Reminder Subject: TALK: Exploiting Structure in Relational Inference and Optimization

Exploiting Structure in Relational Inference and Optimization

Probabilistic inference and optimization are central problems in machine learning and AI. The advent of large-scale probabilistic knowledge bases, as well as areas such as natural language processing, game playing and automated planning, have generated enormous interest in relational representations for data management, often defined over complex constraints and dependencies. Unfortunately, developing solvers for such languages is very challenging, and algorithms often expect models to be painstakingly reduced to standard forms.

In this talk, we look at two recent results on the theory and implementation of general-purpose solvers for structured specifications. In the context of inference, we discuss results that show how statistical relational models in open-universes can be treated, while inheriting results on “lifted” algorithms. Open-universe settings frequently arise in robotics and Web mining where complete knowledge of relations and constants cannot be assumed a-priori. In the context of optimization, we consider an approach that allows and naturally exploits symbolic dependencies for convex linear and quadratic programs.
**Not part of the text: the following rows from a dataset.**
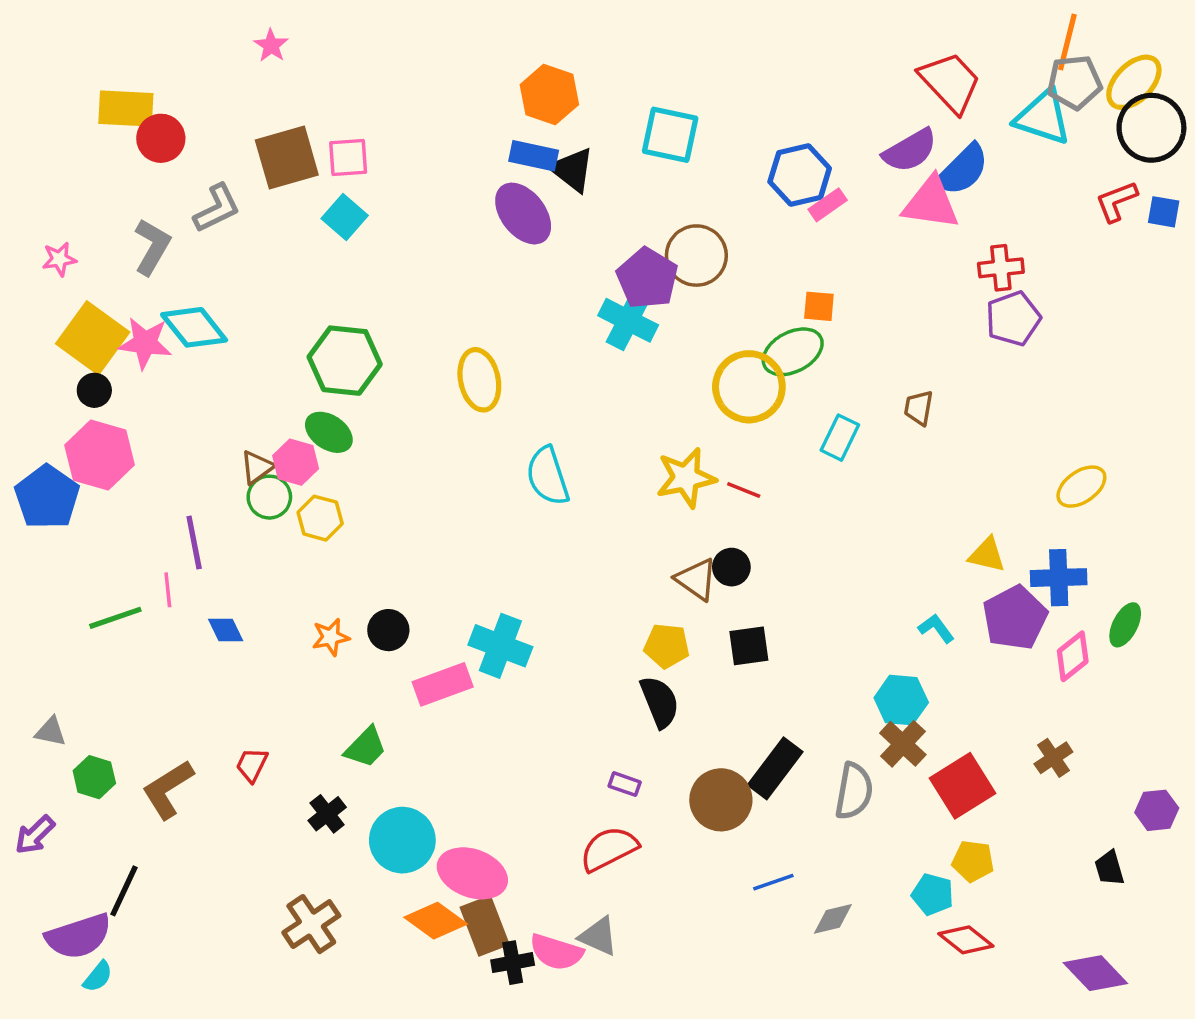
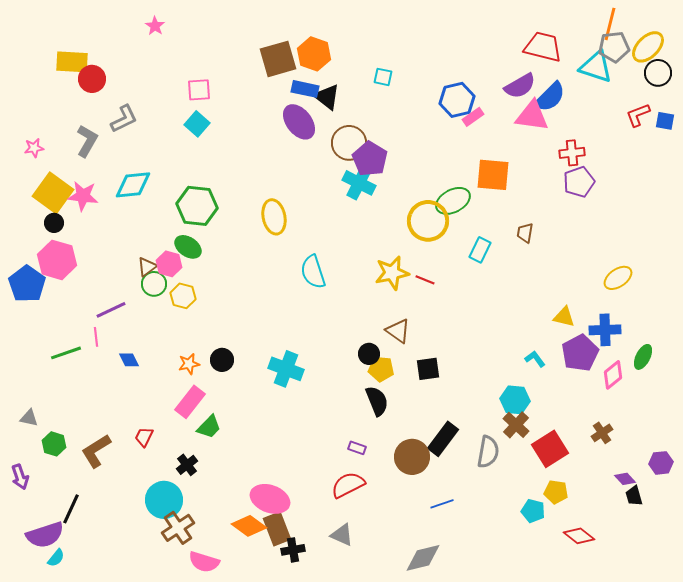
red trapezoid: (950, 82) -> (543, 47), turned -33
black circle: (1151, 128) -> (658, 73), size x0.7
cyan square: (670, 135) -> (383, 77), size x0.6
brown square: (287, 158) -> (278, 59), moved
brown circle: (696, 256) -> (349, 143), moved
orange square: (819, 306) -> (493, 175), moved, size x1.8
cyan diamond: (194, 327) -> (133, 185), moved, turned -57
purple line: (194, 543) -> (111, 310), turned 76
black circle: (731, 567) -> (369, 354), moved
pink rectangle: (443, 684) -> (190, 402), moved, turned -32
purple arrow: (35, 835) -> (20, 477), turned -65
cyan circle: (402, 840) -> (164, 500), moved
gray diamond: (833, 919) -> (423, 558), moved, size x1.5
red diamond: (966, 940) -> (579, 536), moved
pink semicircle: (556, 952) -> (204, 562), moved
purple diamond: (1095, 973) -> (625, 479), moved, size x0.6

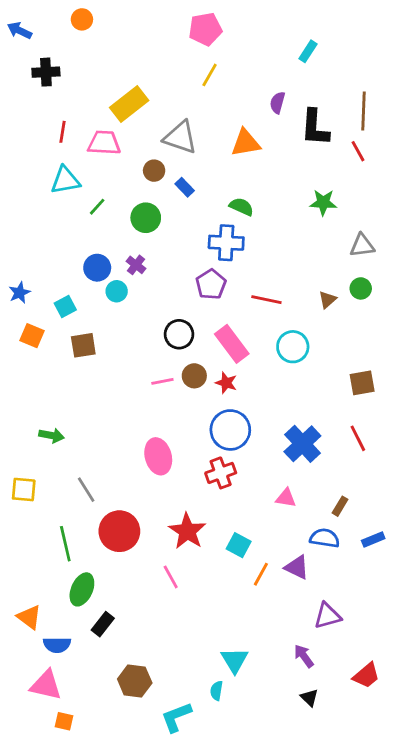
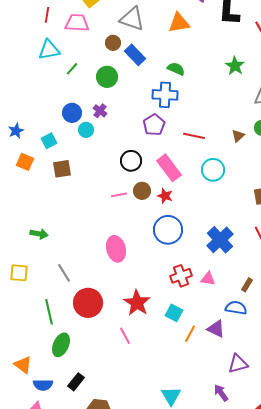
blue rectangle: (185, 187) -> (135, 55), size x1.5
green star: (323, 202) -> (235, 66), turned 30
red cross: (221, 473) -> (181, 276), moved
black rectangle: (103, 624) -> (76, 382), moved

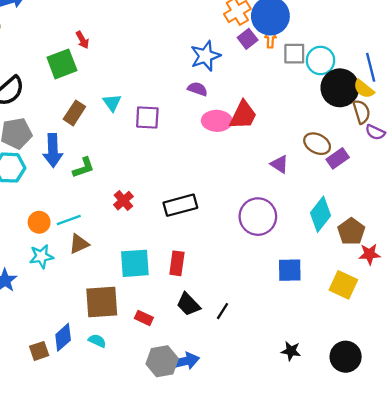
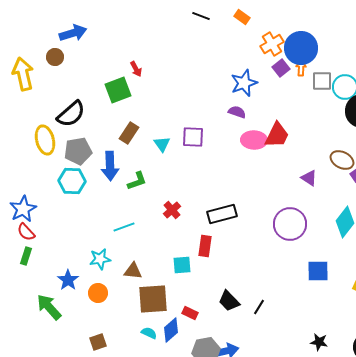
cyan triangle: (112, 103) -> (162, 144), moved
orange circle: (39, 222) -> (98, 293), moved
brown triangle: (79, 244) -> (133, 271), moved, turned 30
cyan square: (135, 263) -> (182, 265), size x0.7
red rectangle: (177, 263) -> (205, 246), moved
blue diamond: (63, 337) -> (171, 330), moved

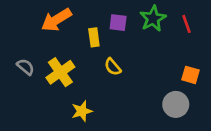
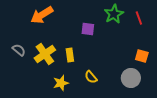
purple square: (118, 23) -> (88, 29), moved
yellow rectangle: (94, 37) -> (70, 55), moved
yellow semicircle: (113, 67) -> (91, 77), moved

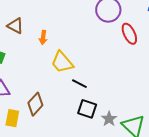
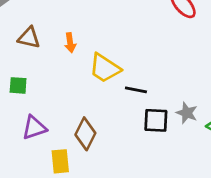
gray star: (109, 119) -> (187, 113), moved

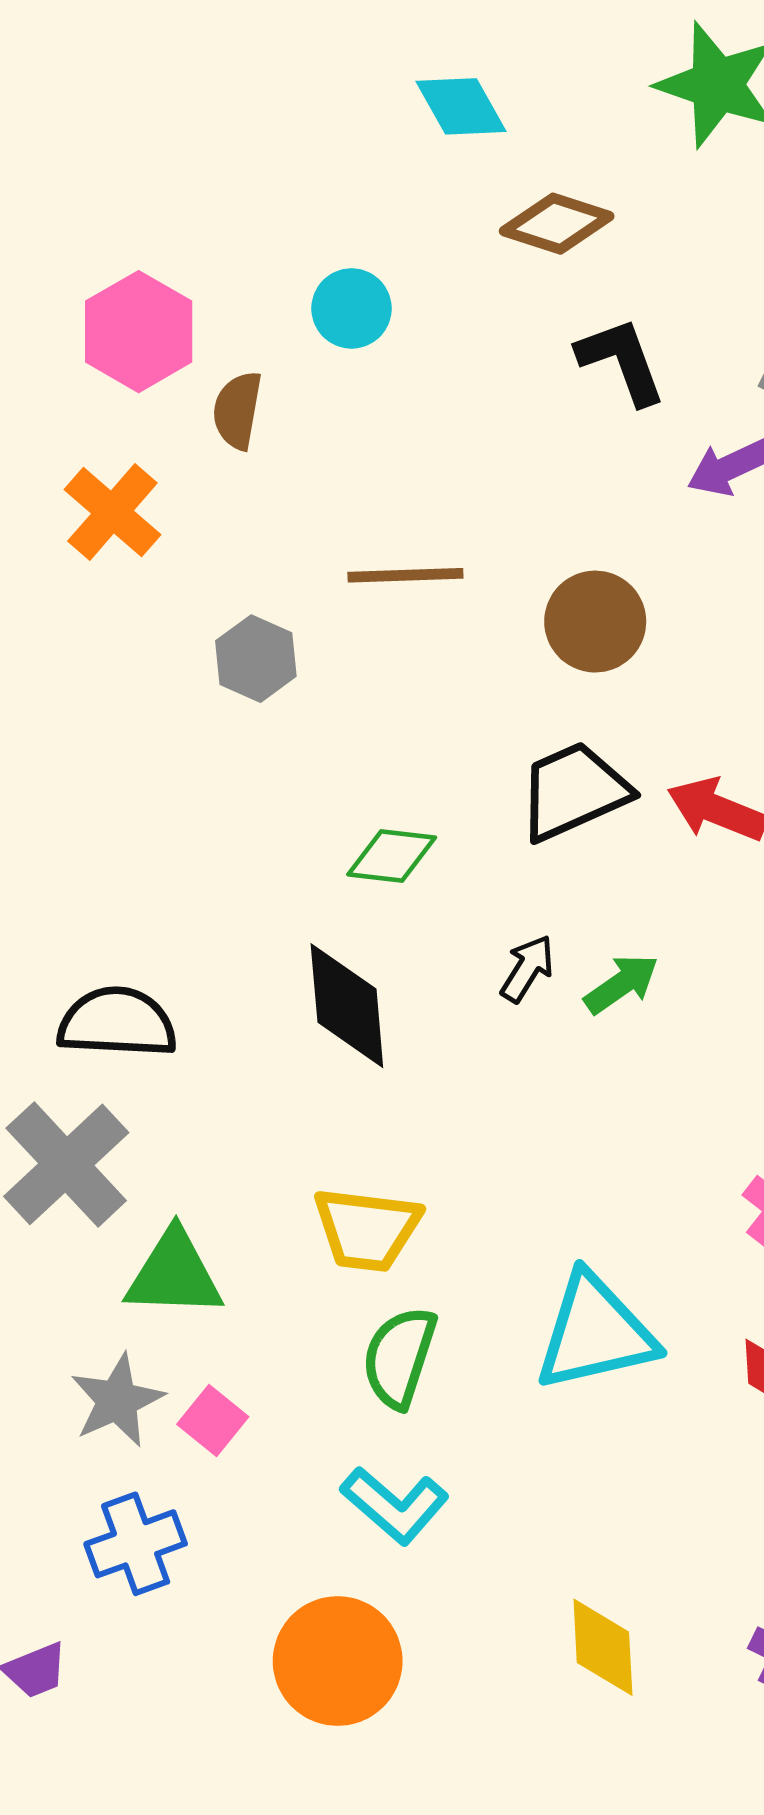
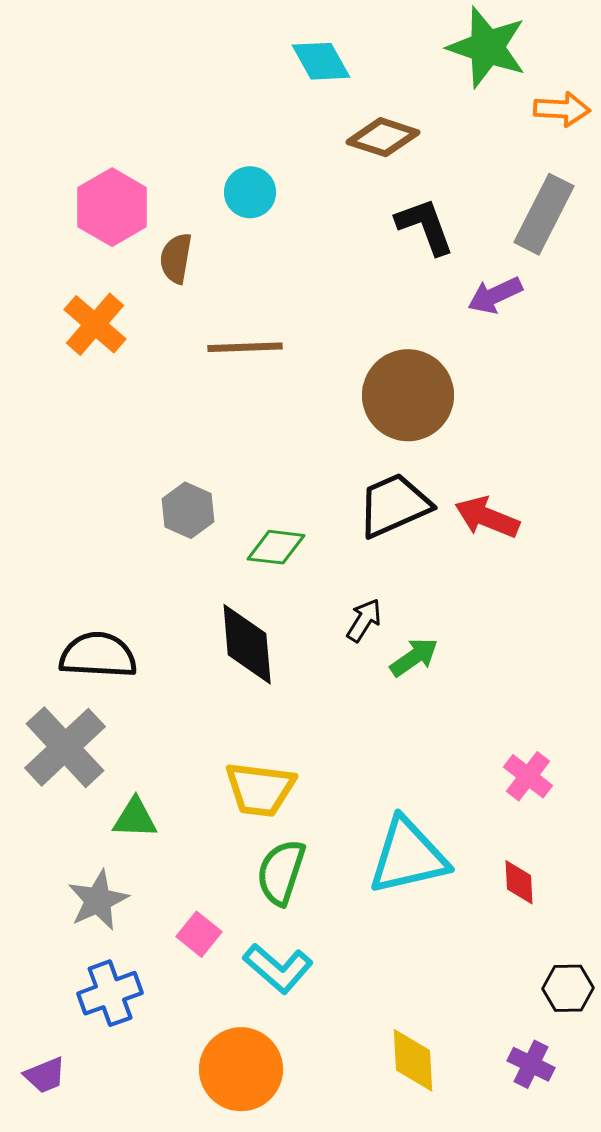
brown line: (405, 575) -> (245, 347), moved
brown circle: (595, 622) -> (408, 395), size x1.4
gray hexagon: (256, 659) -> (188, 510), moved
green arrow: (621, 984) -> (414, 657), moved
green triangle: (174, 1274) -> (135, 818), size x0.7
pink square: (213, 1420) -> (199, 934), moved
Part of this is joint work with Martin Mladenov and Kristian Kersting.

Bio: Vaishak Belle is an assistant professor and Chancellor’s Fellow at the School of Informatics, University of Edinburgh, UK. Vaishak’s research is in artificial intelligence. Previously, he was at KU Leuven, the University of Toronto, and the Aachen University of Technology. He has co-authored several articles in AI-related venues, and won the Microsoft best paper award at UAI, the Machine learning journal best student paper award at ECML-PKDD, and the Kurt Goedel silver medal.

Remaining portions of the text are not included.